EXERCISE DETAILS
All records below must be reproduced exactly, although any pictures they contain are to be omitted.

Dataset entries:
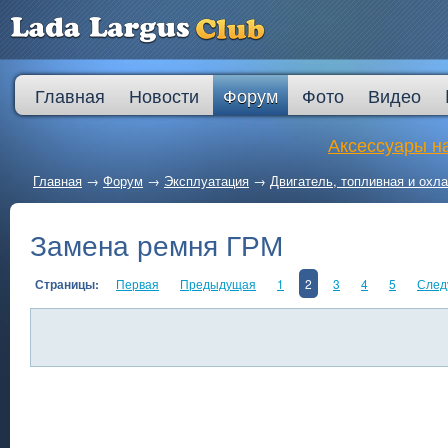
Главная
Новости
Форум
Фото
Видео
Аксессуары на
Главная
→
Форум
→
Эксплуатация
→
Двигатель, топливная и ох
Замена ремня ГРМ
Страницы:
Первая
Предыдущая
1
2
3
4
5
След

EXERCISE ANSWER
Главная
Новости
Форум
Фото
Видео
Аксессуары на
Главная
→
Форум
→
Эксплуатация
→
Двигатель, топливная и ох
Замена ремня ГРМ
Страницы:
Первая
Предыдущая
1
2
3
4
5
След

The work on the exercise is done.